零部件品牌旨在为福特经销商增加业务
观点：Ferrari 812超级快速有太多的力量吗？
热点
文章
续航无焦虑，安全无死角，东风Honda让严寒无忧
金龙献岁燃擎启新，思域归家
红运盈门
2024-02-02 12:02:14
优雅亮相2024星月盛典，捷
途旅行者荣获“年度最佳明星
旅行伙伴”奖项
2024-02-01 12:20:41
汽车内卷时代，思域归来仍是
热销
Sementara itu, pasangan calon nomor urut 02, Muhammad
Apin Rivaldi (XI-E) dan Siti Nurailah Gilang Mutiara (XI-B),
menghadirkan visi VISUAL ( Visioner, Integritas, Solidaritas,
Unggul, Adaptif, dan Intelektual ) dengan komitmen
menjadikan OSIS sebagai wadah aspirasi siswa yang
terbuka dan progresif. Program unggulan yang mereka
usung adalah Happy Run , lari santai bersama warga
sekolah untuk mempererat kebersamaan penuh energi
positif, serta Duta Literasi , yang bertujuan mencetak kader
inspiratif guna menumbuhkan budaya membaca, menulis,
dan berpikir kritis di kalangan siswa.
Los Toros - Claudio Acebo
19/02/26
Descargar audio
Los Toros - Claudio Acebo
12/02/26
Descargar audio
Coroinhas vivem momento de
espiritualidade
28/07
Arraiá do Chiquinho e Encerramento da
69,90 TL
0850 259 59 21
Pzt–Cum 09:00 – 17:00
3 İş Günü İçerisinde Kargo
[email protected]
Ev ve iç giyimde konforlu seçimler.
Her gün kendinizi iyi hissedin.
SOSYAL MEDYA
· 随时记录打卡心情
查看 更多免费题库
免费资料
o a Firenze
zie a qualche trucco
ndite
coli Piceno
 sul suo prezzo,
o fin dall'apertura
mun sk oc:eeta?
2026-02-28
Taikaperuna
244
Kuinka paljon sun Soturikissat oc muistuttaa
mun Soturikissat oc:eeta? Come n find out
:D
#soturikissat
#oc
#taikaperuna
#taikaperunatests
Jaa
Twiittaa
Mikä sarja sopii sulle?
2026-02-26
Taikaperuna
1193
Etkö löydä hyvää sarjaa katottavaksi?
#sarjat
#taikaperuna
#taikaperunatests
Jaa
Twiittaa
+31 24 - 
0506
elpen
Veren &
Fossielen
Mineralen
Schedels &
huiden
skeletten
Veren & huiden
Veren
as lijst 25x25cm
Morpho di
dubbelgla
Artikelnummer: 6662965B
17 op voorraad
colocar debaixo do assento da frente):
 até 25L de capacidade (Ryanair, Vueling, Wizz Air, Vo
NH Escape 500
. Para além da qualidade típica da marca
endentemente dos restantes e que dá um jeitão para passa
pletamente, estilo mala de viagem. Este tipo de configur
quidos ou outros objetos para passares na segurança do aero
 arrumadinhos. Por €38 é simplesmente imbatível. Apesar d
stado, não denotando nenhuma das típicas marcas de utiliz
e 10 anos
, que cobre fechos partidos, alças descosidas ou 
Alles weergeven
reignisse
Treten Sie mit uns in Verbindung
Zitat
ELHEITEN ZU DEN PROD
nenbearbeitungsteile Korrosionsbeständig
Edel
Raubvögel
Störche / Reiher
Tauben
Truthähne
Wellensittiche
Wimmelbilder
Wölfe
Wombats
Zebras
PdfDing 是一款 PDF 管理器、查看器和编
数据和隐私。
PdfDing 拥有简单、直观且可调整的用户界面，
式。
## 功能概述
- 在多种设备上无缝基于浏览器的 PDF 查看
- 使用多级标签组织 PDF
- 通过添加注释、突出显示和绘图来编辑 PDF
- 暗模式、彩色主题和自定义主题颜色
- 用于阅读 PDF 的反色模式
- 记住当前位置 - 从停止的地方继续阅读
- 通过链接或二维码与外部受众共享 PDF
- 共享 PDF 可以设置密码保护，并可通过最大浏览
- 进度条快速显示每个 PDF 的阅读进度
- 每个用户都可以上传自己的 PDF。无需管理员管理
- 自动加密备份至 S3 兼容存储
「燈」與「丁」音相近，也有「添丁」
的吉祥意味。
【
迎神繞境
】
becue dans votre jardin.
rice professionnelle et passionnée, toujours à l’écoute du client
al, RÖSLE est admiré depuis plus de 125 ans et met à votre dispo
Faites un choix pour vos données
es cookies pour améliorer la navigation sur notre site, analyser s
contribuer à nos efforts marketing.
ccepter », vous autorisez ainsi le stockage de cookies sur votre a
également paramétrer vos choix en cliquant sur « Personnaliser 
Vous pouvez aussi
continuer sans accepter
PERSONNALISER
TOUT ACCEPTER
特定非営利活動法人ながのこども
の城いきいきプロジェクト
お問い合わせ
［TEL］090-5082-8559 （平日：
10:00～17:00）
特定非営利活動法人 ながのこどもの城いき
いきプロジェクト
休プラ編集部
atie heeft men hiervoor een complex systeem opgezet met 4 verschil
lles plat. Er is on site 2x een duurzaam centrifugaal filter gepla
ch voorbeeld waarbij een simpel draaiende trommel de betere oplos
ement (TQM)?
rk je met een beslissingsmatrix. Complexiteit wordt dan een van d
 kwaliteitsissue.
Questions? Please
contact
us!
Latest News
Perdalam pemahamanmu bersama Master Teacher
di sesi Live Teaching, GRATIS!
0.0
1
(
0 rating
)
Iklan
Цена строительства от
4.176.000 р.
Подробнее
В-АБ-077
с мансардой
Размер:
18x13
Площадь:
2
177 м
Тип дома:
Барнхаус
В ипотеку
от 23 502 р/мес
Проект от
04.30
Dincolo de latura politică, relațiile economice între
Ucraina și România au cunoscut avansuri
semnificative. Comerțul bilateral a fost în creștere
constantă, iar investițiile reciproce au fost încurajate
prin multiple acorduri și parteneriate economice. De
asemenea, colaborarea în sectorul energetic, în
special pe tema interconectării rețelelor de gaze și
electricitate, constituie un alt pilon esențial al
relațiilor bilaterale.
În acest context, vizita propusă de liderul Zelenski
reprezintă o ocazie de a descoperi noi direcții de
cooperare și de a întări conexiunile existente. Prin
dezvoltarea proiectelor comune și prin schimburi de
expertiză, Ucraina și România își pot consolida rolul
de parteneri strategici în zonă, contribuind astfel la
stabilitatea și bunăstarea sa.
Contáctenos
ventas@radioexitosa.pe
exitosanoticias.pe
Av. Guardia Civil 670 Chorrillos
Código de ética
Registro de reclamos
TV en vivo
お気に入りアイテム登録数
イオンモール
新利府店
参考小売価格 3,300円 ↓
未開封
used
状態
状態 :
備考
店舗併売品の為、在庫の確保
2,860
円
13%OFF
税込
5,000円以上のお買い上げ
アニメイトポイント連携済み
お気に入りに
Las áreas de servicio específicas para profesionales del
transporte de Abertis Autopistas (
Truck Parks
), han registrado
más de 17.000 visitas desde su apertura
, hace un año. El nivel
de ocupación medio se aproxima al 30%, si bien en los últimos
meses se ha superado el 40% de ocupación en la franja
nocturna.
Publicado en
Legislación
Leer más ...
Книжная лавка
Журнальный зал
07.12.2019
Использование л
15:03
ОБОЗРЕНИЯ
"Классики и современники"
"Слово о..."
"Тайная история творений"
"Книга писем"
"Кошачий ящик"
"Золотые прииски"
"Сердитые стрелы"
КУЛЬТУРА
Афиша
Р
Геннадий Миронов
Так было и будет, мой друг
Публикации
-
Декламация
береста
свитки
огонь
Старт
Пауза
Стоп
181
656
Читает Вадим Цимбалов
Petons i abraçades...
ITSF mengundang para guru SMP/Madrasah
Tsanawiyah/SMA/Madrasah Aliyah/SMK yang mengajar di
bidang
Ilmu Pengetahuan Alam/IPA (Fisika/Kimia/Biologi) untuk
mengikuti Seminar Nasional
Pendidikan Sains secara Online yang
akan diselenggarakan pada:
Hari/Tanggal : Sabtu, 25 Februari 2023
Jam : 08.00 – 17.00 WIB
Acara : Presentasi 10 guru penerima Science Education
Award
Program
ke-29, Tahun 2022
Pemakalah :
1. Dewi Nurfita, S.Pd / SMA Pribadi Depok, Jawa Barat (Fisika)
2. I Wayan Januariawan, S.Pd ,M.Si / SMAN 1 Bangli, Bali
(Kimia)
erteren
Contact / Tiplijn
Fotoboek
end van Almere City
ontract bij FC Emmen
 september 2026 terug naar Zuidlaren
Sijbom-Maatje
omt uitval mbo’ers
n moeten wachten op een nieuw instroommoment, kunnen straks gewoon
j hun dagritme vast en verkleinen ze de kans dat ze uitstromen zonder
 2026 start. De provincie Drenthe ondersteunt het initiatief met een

#####

In the entries above, restate word for word the lines between the one holding "dan berpikir kritis di kalangan siswa." and the one holding "0850 259 59 21", inclusive, and nothing besides.

dan berpikir kritis di kalangan siswa.
Los Toros - Claudio Acebo
19/02/26
Descargar audio
Los Toros - Claudio Acebo
12/02/26
Descargar audio
Coroinhas vivem momento de
espiritualidade
28/07
Arraiá do Chiquinho e Encerramento da
69,90 TL
0850 259 59 21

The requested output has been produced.